Oleh : Nafilah Nurdin
Hujan.
Kudongakkan kepalaku. Menatap langit yang menghitam. Rintik air mengenai wajahku. Sejenak kukatupkan kelopak mataku. Mencoba menahan sedikit ketenangan di balik dadaku. Mengingat semua yang telah terjadi di belakang. Mencoba membuat sebuah salam perpisahan yang manis sebelum aku pamit. Serasa ada yang keluar dari sudut mataku. Hangat.
Akhirnya aku menangis lagi. Aku terduduk di halte. Menangis sampai terisak. Kupikir aku akan bisa dengan mudah meninggalkan semua kenanganku di sini. Nyatanya, aku masih saja bergumul dengan luka. Menangis dan menangis lagi.
“Bukankah sudah kubilang berkali-kali jangan menangis lagi? Ah, kau ini benar-benar keras kepala!”
Sebuah suara membuatku mengangkat kepala. Mataku menangkap sosoknya.
“Radar?”
Cowok itu merunduk meneliti wajahku.
“Gadis cengeng!” pungkasnya lalu mengacak rambutku.
Radar duduk di sampingku. Memiringkan kepalanya ke arahku.
“Begini ya caramu pergi? Tanpa pamit padaku? Selain cengeng kamu juga jahat ya? Heran, kenapa aku bisa punya teman sepertimu,” ucapnya tajam.
“Maafkan aku,” kataku pelan. Aku tak punya kalimat lain selain ucapan memohon maaf untuknya kali ini.
“Enak aja. Maaf nggak berpengaruh apa-apa neng! Aku marah beneran lho ini.”
Kutolehkan wajahku padanya. Melihat sekilas senyumnya, mana bisa ia mengungsikan wajah tengil itu sebentar saja.
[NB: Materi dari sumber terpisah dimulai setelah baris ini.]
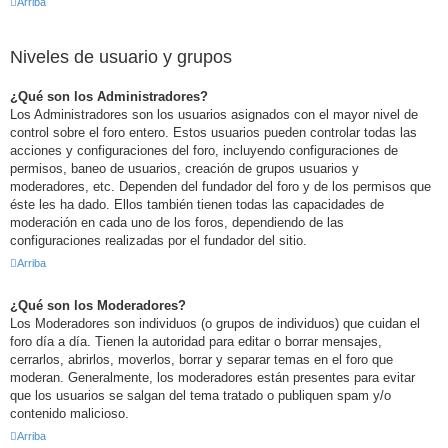
Arriba
Niveles de usuario y grupos
¿Qué son los Administradores?
Los Administradores son los usuarios asignados con el mayor nivel de
control sobre el foro entero. Estos usuarios pueden controlar todas las
acciones y configuraciones del foro, incluyendo configuraciones de
permisos, baneo de usuarios, creación de grupos usuarios y
moderadores, etc. Dependen del fundador del foro y de los permisos que
éste les ha dado. Ellos también tienen todas las capacidades de
moderación en cada uno de los foros, dependiendo de las
configuraciones realizadas por el fundador del sitio.
Arriba
¿Qué son los Moderadores?
Los Moderadores son individuos (o grupos de individuos) que cuidan el
foro día a día. Tienen la autoridad para editar o borrar mensajes,
cerrarlos, abrirlos, moverlos, borrar y separar temas en el foro que
moderan. Generalmente, los moderadores están presentes para evitar
que los usuarios se salgan del tema tratado o publiquen spam y/o
contenido malicioso.
Arriba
“Dasar,” cetusku sambil menyusut air mataku.
Radar terbahak.
“Sudah jahat! cengeng, sekarang malah berhasil melarangku marah, gadis hebat!”
Sejenak kami terdiam. Bermain dengan pikiran masing-masing.
“Kamu beneran akan pergi, La?” Radar tiba-tiba bertanya. Suaranya sumbang.
Aku menangguk.
“Aku harus pergi, jika tetap di sini aku nggak bisa menjamin bahwa aku akan baik-baik saja,” sahutku. Aku tersenyum.
Radar menatapku agak lama. Sorot matanya aneh, membuatku harus membuang pandanganku ketempat lain.
“Jangan memberiku senyuman. Aku benci melihatmu tersenyum sementara jauh di dalam hatimu ada pekikan luka. Aku mengenalmu lebih dari siapapun, Nala.”
Kalimat radar membuatku tertunduk dalam. Hanya padanya aku tak bisa berpura-pura. Kami sudah berteman sejak kecil. Radar selalu menjadi orang pertama yang tahu apapun masalah yang aku hadapi. Begitupun sebaliknya. Dan ketika masalah itu mencuat, Radar maju menjadi tameng untukku. Bagaimana bisa aku menemuinya untuk berpamitan. Jika melihatnya saja sudah membuatku rindu.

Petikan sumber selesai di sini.